Task goal | Below are lines of data; restate word for word those running from the line containing "conversion of cessp" to the line containing "most popular paintball", inclusive, and no others.

==== Records for the exercise ====

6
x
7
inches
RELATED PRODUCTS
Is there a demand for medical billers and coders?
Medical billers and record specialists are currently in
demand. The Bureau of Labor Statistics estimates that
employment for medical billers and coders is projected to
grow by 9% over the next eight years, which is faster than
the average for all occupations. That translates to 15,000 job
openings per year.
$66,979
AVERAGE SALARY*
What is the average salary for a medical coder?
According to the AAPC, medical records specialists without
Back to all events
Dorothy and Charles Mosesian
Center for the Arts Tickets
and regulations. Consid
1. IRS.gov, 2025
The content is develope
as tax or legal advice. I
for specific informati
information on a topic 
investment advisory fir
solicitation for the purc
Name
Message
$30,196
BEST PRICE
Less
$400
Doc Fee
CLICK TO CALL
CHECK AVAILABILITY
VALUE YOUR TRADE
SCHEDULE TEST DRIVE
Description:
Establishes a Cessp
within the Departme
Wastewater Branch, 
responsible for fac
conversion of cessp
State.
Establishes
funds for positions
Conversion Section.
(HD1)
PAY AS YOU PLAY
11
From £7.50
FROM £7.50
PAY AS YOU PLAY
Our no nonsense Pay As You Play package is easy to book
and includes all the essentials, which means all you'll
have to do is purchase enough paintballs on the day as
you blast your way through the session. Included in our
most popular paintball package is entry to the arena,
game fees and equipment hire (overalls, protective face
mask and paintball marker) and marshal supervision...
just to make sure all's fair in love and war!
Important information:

====

Exercise solution |
conversion of cessp
State.
Establishes
funds for positions
Conversion Section.
(HD1)
PAY AS YOU PLAY
11
From £7.50
FROM £7.50
PAY AS YOU PLAY
Our no nonsense Pay As You Play package is easy to book
and includes all the essentials, which means all you'll
have to do is purchase enough paintballs on the day as
you blast your way through the session. Included in our
most popular paintball package is entry to the arena,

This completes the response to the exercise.